You could hear the affection in her voice:
Jesus: “Yes, Mom.”
Mary: “You know He loves You, right?”
Mary: “Your Father, and that Your life is safe in His hands?”
Jesus: “Yes, Mom, I know.”
Fast forward to the now 33 “year” old man with the name “Jehovah” whose mother is looking upon His broken body, hearing His first words become His last.
Luke 2:44-49 It was now about the sixth hour, and darkness fell over the whole land until the ninth hour, because the sun was obscured; and the veil of the temple was torn in two. And Jesus, crying out with a loud voice, said, “Father, into Your hands I commit My spirit.” Having said this, He breathed His last. Now when the centurion saw what had happened, he began praising God, saying, “Certainly this man was innocent.” And all the crowds who came together for this spectacle, when they observed what had happened, began to return, beating their breasts. And all His acquaintances and the women who accompanied Him from Galilee were standing at a distance, seeing these things.
Here is Jesus, His body broken, His life almost gone, having taken on the sins of the world, displaying His in conquerable trust in His Father’s providential care.
Oh, that we might all pass from this life with that same confidence in our Father God.
“No man can die well unless he has lived well, and no man can live well unless he is prepared to die well.” I look to these words for insight, words I have heard from my earliest memories.
“Father, into Your hands I commit My spirit.”
There are perhaps no greater words spoken regarding the journey of life to death.
For Jesus, these words revealed truth. They were not a death bed confession, but the testimony of how His life had been lived.
These words were not His own, but those passed down from fathers centuries before.
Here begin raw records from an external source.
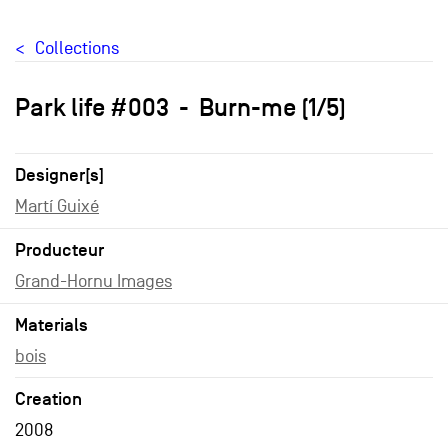
Collections
Park life #003
Burn-me (1/5)
Designer[s]
Martí Guixé
Producteur
Grand-Hornu Images
Materials
bois
Creation
2008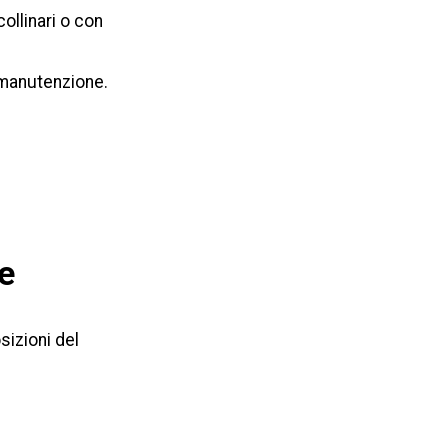
ollinari o con
 manutenzione.
ke
sizioni del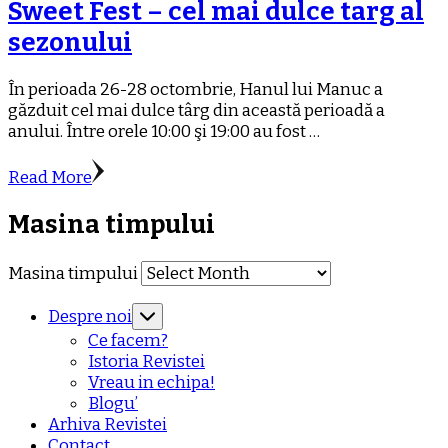
Sweet Fest – cel mai dulce targ al
sezonului
În perioada 26-28 octombrie, Hanul lui Manuc a
găzduit cel mai dulce târg din această perioadă a
anului. Între orele 10:00 şi 19:00 au fost …
Read More
Masina timpului
Masina timpului
Despre noi
Ce facem?
Istoria Revistei
Vreau in echipa!
Blogu’
Arhiva Revistei
Contact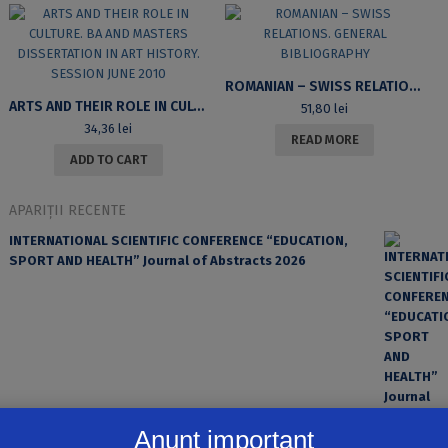
ROMANIAN – SWISS RELATIONS. GENERAL BIBLIOGRAPHY
ARTS AND THEIR ROLE IN CULTURE. BA AND MASTERS DISSERTATION IN ART HISTORY. SESSION JUNE 2010
51,80
lei
34,36
lei
READ MORE
ADD TO CART
APARIȚII RECENTE
INTERNATIONAL SCIENTIFIC CONFERENCE “EDUCATION,
SPORT AND HEALTH” Journal of Abstracts 2026
Anunț important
The words were first spoken by Kind David during his exile.
Psalm 31:5 Into Your hand I commit my spirit; You have ransomed me, O Lord, God of truth.
A man, on the run, living in caves, separated from peace, and surrounded by struggles, it became David’s resolve to trust in God.
David’s journey looks similar to many of our own – do for yourself until you can do no more.
What do you fear that is causing the desire to control?
Fear always equal control
Control is always a result of fear.
Look at these words from David:
Psalm 13:1-4 How long, O Lord? Will You forget me forever? How long will You hide Your face from me? How long shall I take counsel in my soul, Having sorrow in my heart all the day? How long will my enemy be exalted over me? Consider and answer me, O Lord my God; Enlighten my eyes, or I will sleep the sleep of death, And my enemy will say, “I have overcome him,” And my adversaries will rejoice when I am shaken.
Scholars believe these words were written shortly after arriving at the cave of Adullam, the place of meaninglessness. How did he end up there?
Read 1 Samuel 21:10-22:2
What did he do?
– fled to an enemy king
– pretended to be a mad man
– escapes to a cave where his family came, along with those who were discontented and in debt
It took a cave to finally bring David to a place of peace.
All are looking to find the rest that God promised to His people from that very first act in the garden.
That’s the struggle most Christians have with Sabbath – we try to define it by what is happening in the physical world.
Our theology becomes so focused on circumstances that we completely miss the purpose for our struggle.
Sabbath was never about taking away the struggle but about learning to trust in the One who is leading us through it.
That was the beauty of Christ’s words, “Father, into Your hands I commit My Spirit.”
We see Jesus’ willing consent, the heartfelt union of His will with the will of His Father who permitted Him to be put to death. With His dying breath Christ declared, “I trust You!”
The question for the church today is do we? The entire premise of Sabbath depends on it.
2 Timothy 1:12 For this reason I also suffer these things, but I am not ashamed; for I know whom I have believed and I am convinced that He is able to guard what I have entrusted to Him until that day.
Do you need to experience that kind of rest, that kind of peace in your life?
Hebrews 4:9 So there remains a Sabbath rest for the people of God.
Give what you are carrying to Him today.
What do you need to place and entrust into God’s hands?
What are you controlling that you need to relinquish unto God?